Deficiência de vitamina D está associada a risco 50% maior de distúrbios do sono
Revisão com mais de 9 mil participantes encontrou relação com pior qualidade do descanso, menor duração do sono e sonolência; suplementação não deve ser feita sem avaliação
Adultos com deficiência de vitamina D apresentaram risco aproximadamente 50% maior de desenvolver distúrbios do sono quando comparados àqueles com níveis adequados do nutriente. O resultado vem de uma revisão sistemática e meta-análise que reuniu nove estudos e mais de 9 mil participantes, mas não permite concluir que a carência da vitamina seja a causa direta do problema.
A análise, publicada na revista científica Nutrients, também encontrou associação entre níveis reduzidos de vitamina D, pior qualidade do sono, menor duração do descanso e sonolência durante o dia. Os dados ajudam a compreender uma relação que ainda está sendo investigada pela ciência, mas não significam que a suplementação seja um tratamento para insônia.

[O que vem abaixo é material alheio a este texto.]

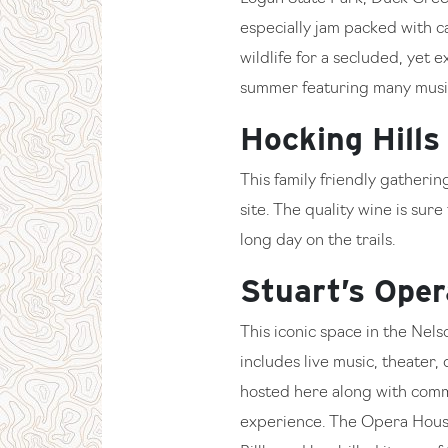
especially jam packed with 
wildlife for a secluded, yet 
summer featuring many music
Hocking Hills
This family friendly gatheri
site. The quality wine is sur
long day on the trails.
Stuart’s Ope
This iconic space in the Nels
includes live music, theater
hosted here along with commu
experience. The Opera House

Segundo a pneumologista e especialista em Medicina do Sono Jéssica Polese, a vitamina D participa de diferentes funções do organismo e seus receptores estão presentes em regiões cerebrais envolvidas na regulação do ciclo de sono e vigília. Isso torna a ligação biologicamente possível, embora os mecanismos ainda não estejam completamente esclarecidos.
“Existe uma conexão plausível entre a vitamina D e o sono, mas não podemos transformar associação em causa. Uma pessoa pode ter deficiência e dormir bem, assim como pode apresentar insônia mesmo com níveis adequados. O sono resulta da interação entre fatores biológicos, comportamentais, emocionais e ambientais”, explica.
A relação também pode ocorrer nos dois sentidos. Pessoas que dormem mal, trabalham à noite ou passam grande parte do dia em ambientes fechados podem ter menor exposição à luz solar e hábitos menos favoráveis à manutenção dos níveis de vitamina D. Dessa forma, nem sempre é possível saber se a deficiência contribuiu para a alteração do sono ou se as condições de vida associadas ao problema favoreceram a queda do nutriente.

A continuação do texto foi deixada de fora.